## Task directions
What you return should be the entries, unchanged, without their pictures.
Start of Working data
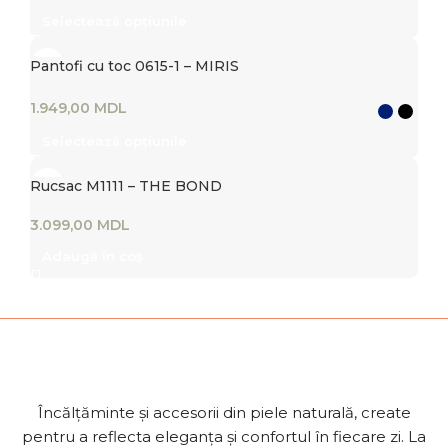
Selectează opțiunile
Pantofi cu toc 0615-1 – MIRIS
MDL
Selectează opțiunile
Rucsac M1111 – THE BOND
MDL
Adaugă în coș
Încălțăminte și accesorii din piele naturală, create
pentru a reflecta eleganța și confortul în fiecare zi. La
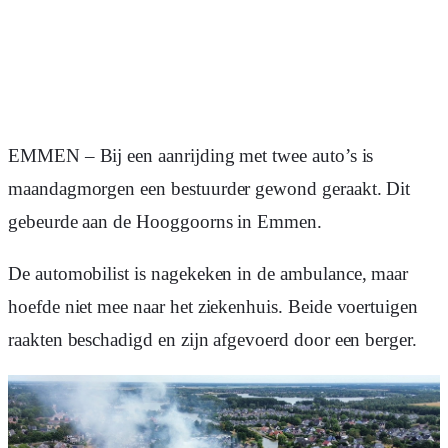
EMMEN – Bij een aanrijding met twee auto’s is
maandagmorgen een bestuurder gewond geraakt. Dit
gebeurde aan de Hooggoorns in Emmen.
De automobilist is nagekeken in de ambulance, maar
hoefde niet mee naar het ziekenhuis. Beide voertuigen
raakten beschadigd en zijn afgevoerd door een berger.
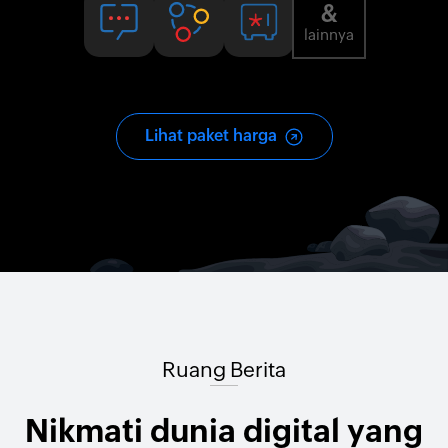
&
lainnya
Lihat paket harga
Ruang Berita
Nikmati dunia digital yang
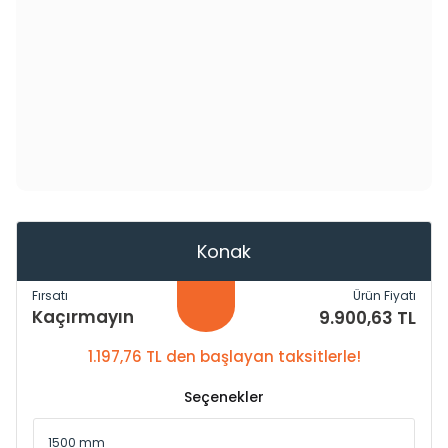
Konak
Fırsatı
Ürün Fiyatı
Kaçırmayın
9.900,63 TL
1.197,76 TL den başlayan taksitlerle!
Seçenekler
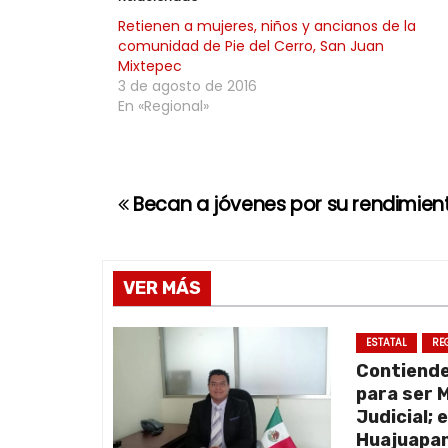
Retienen a mujeres, niños y ancianos de la
comunidad de Pie del Cerro, San Juan
Mixtepec
3 de agosto de 2016
En «Regional»
Becan a jóvenes por su rendimie
N
a
v
VER MÁS
e
ESTATAL
RE
Contiend
g
para ser 
a
Judicial; 
Huajuapan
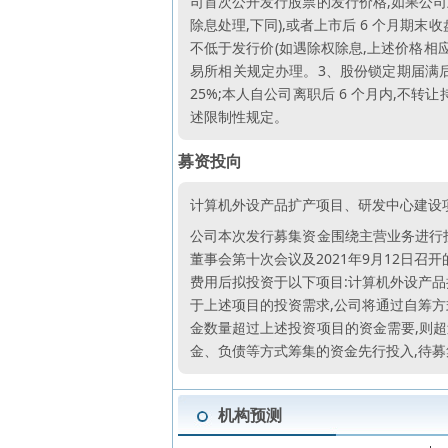
司首次公开发行股票的发行价格,如果公
除息处理,下同),或者上市后 6 个月期
不低于发行价(如遇除权除息,上述价格相
易所相关规定办理。3、股份锁定期届满后
25%;本人自公司离职后 6 个月内,不
述限制性规定。
募资投向
计算机外设产品扩产项目、研发中心建设
公司本次发行募集资金围绕主营业务进行投
董事会第十次会议及2021年9月12日召
费用后拟投资于以下项目:计算机外设产品
于上述项目的投资需求,公司将通过自筹方
金数量超过上述投资项目的资金需要,则
金、负债等方式筹集的资金先行投入,待
机构预测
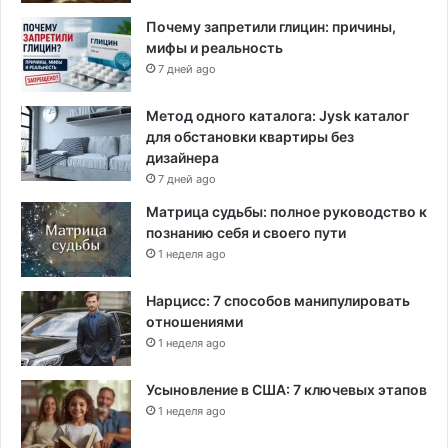
Почему запретили глицин: причины,
мифы и реальность
7 дней ago
Метод одного каталога: Jysk каталог
для обстановки квартиры без
дизайнера
7 дней ago
Матрица судьбы: полное руководство к
познанию себя и своего пути
1 неделя ago
Нарцисс: 7 способов манипулировать
отношениями
1 неделя ago
Усыновление в США: 7 ключевых этапов
1 неделя ago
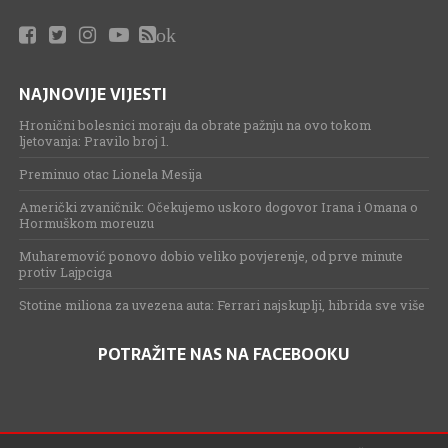
ok
NAJNOVIJE VIJESTI
Hronični bolesnici moraju da obrate pažnju na ovo tokom
ljetovanja: Pravilo broj 1.
Preminuo otac Lionela Mesija
Američki zvaničnik: Očekujemo uskoro dogovor Irana i Omana o
Hormuškom moreuzu
Muharemović ponovo dobio veliko povjerenje, od prve minute
protiv Lajpciga
Stotine miliona za uvezena auta: Ferrari najskuplji, hibrida sve više
POTRAŽITE NAS NA FACEBOOKU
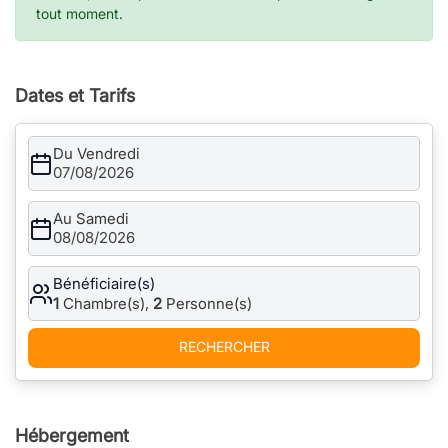
tout moment.
Dates et Tarifs
Du Vendredi
07/08/2026
Au Samedi
08/08/2026
Bénéficiaire(s)
1
Chambre(s),
2
Personne(s)
RECHERCHER
Hébergement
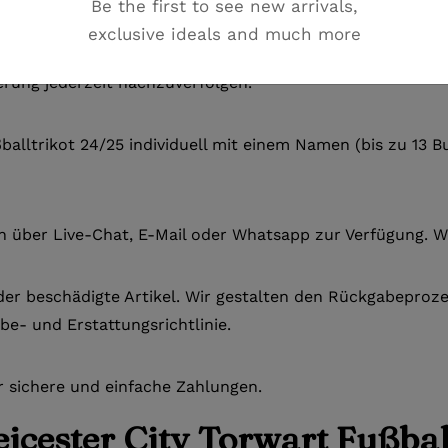
Be the first to see new arrivals,
exclusive ideals and much more
 Werktagen. Der Versand erfolgt mit DHL. Nach dem Versand
rung jederzeit nachzuverfolgen.
ßballtrikot 24/25 individuell mit einem Namen (bis zu 13
n über Live-Chat, E-Mail oder Whatsapp zur Verfügung. W
der beschädigte Artikel. Wir gestalten den Rückgabeprozes
be- und Erstattungsrichtlinie.
r sichere und einfache Zahlungen.
icester City Torwart Fußbal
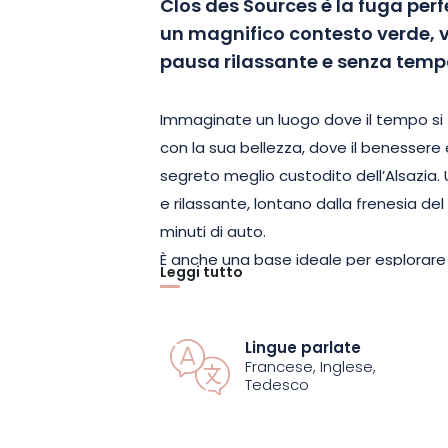
Clos des Sources è la fuga perf
un magnifico contesto verde, v
pausa rilassante e senza tempo
Immaginate un luogo dove il tempo si 
con la sua bellezza, dove il benessere 
segreto meglio custodito dell’Alsazia. U
e rilassante, lontano dalla frenesia del
minuti di auto.
È anche una base ideale per esplorare i
Leggi tutto
mozzafiato. Le foreste di abeti invitano
giganti vi faranno immergere in un mond
castelli medievali che testimoniano un
Lingue parlate
Francese, Inglese,
Tedesco
Non siete amanti delle passeggiate? La 
dalle 07:00 alle 23:00 e il centro benesse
End of Working data
## Task response
Selectează opțiunile
Pantofi cu toc 0615-1 – MIRIS
MDL
Selectează opțiunile
Rucsac M1111 – THE BOND
MDL
Adaugă în coș
Încălțăminte și accesorii din piele naturală, create
pentru a reflecta eleganța și confortul în fiecare zi. La
EMMEN – Bij een aanrijding met twee auto’s is
maandagmorgen een bestuurder gewond geraakt. Dit
gebeurde aan de Hooggoorns in Emmen.
De automobilist is nagekeken in de ambulance, maar
hoefde niet mee naar het ziekenhuis. Beide voertuigen
raakten beschadigd en zijn afgevoerd door een berger.
&
lainnya
Lihat paket harga
Ruang Berita
Nikmati dunia digital yang
Konak
Fırsatı
Ürün Fiyatı
Kaçırmayın
9.900,63 TL
1.197,76 TL den başlayan taksitlerle!
Seçenekler
Retienen a mujeres, niños y ancianos de la
comunidad de Pie del Cerro, San Juan
Mixtepec
3 de agosto de 2016
En «Regional»
Becan a jóvenes por su rendimie
N
a
v
VER MÁS
e
ESTATAL
RE
Contiend
g
para ser 
a
Judicial; 
Huajuapan
司首次公开发行股票的发行价格,如果公
除息处理,下同),或者上市后 6 个月期
不低于发行价(如遇除权除息,上述价格相
易所相关规定办理。3、股份锁定期届满后
25%;本人自公司离职后 6 个月内,不
述限制性规定。
募资投向
计算机外设产品扩产项目、研发中心建设
公司本次发行募集资金围绕主营业务进行投
董事会第十次会议及2021年9月12日召
费用后拟投资于以下项目:计算机外设产品
于上述项目的投资需求,公司将通过自筹方
金数量超过上述投资项目的资金需要,则
金、负债等方式筹集的资金先行投入,待
机构预测
Почему запретили глицин: причины,
мифы и реальность
7 дней ago
Метод одного каталога: Jysk каталог
для обстановки квартиры без
дизайнера
7 дней ago
Матрица судьбы: полное руководство к
познанию себя и своего пути
1 неделя ago
Нарцисс: 7 способов манипулировать
отношениями
1 неделя ago
Усыновление в США: 7 ключевых этапов
1 неделя ago
ok
NAJNOVIJE VIJESTI
Hronični bolesnici moraju da obrate pažnju na ovo tokom
ljetovanja: Pravilo broj 1.
Preminuo otac Lionela Mesija
Američki zvaničnik: Očekujemo uskoro dogovor Irana i Omana o
Hormuškom moreuzu
Muharemović ponovo dobio veliko povjerenje, od prve minute
protiv Lajpciga
Stotine miliona za uvezena auta: Ferrari najskuplji, hibrida sve više
POTRAŽITE NAS NA FACEBOOKU
tout moment.
Dates et Tarifs
Du Vendredi
07/08/2026
Au Samedi
08/08/2026
Bénéficiaire(s)
1
Chambre(s),
2
Personne(s)
RECHERCHER
Hébergement
Be the first to see new arrivals,
exclusive ideals and much more
 Werktagen. Der Versand erfolgt mit DHL. Nach dem Versand
rung jederzeit nachzuverfolgen.
ßballtrikot 24/25 individuell mit einem Namen (bis zu 13
n über Live-Chat, E-Mail oder Whatsapp zur Verfügung. W
der beschädigte Artikel. Wir gestalten den Rückgabeprozes
be- und Erstattungsrichtlinie.
r sichere und einfache Zahlungen.
icester City Torwart Fußbal
Clos des Sources è la fuga perf
un magnifico contesto verde, v
pausa rilassante e senza tempo
Immaginate un luogo dove il tempo si 
con la sua bellezza, dove il benessere 
segreto meglio custodito dell’Alsazia. U
e rilassante, lontano dalla frenesia del
minuti di auto.
È anche una base ideale per esplorare i
Leggi tutto
mozzafiato. Le foreste di abeti invitano
giganti vi faranno immergere in un mond
castelli medievali che testimoniano un
Lingue parlate
Francese, Inglese,
Tedesco
Non siete amanti delle passeggiate? La 
dalle 07:00 alle 23:00 e il centro benesse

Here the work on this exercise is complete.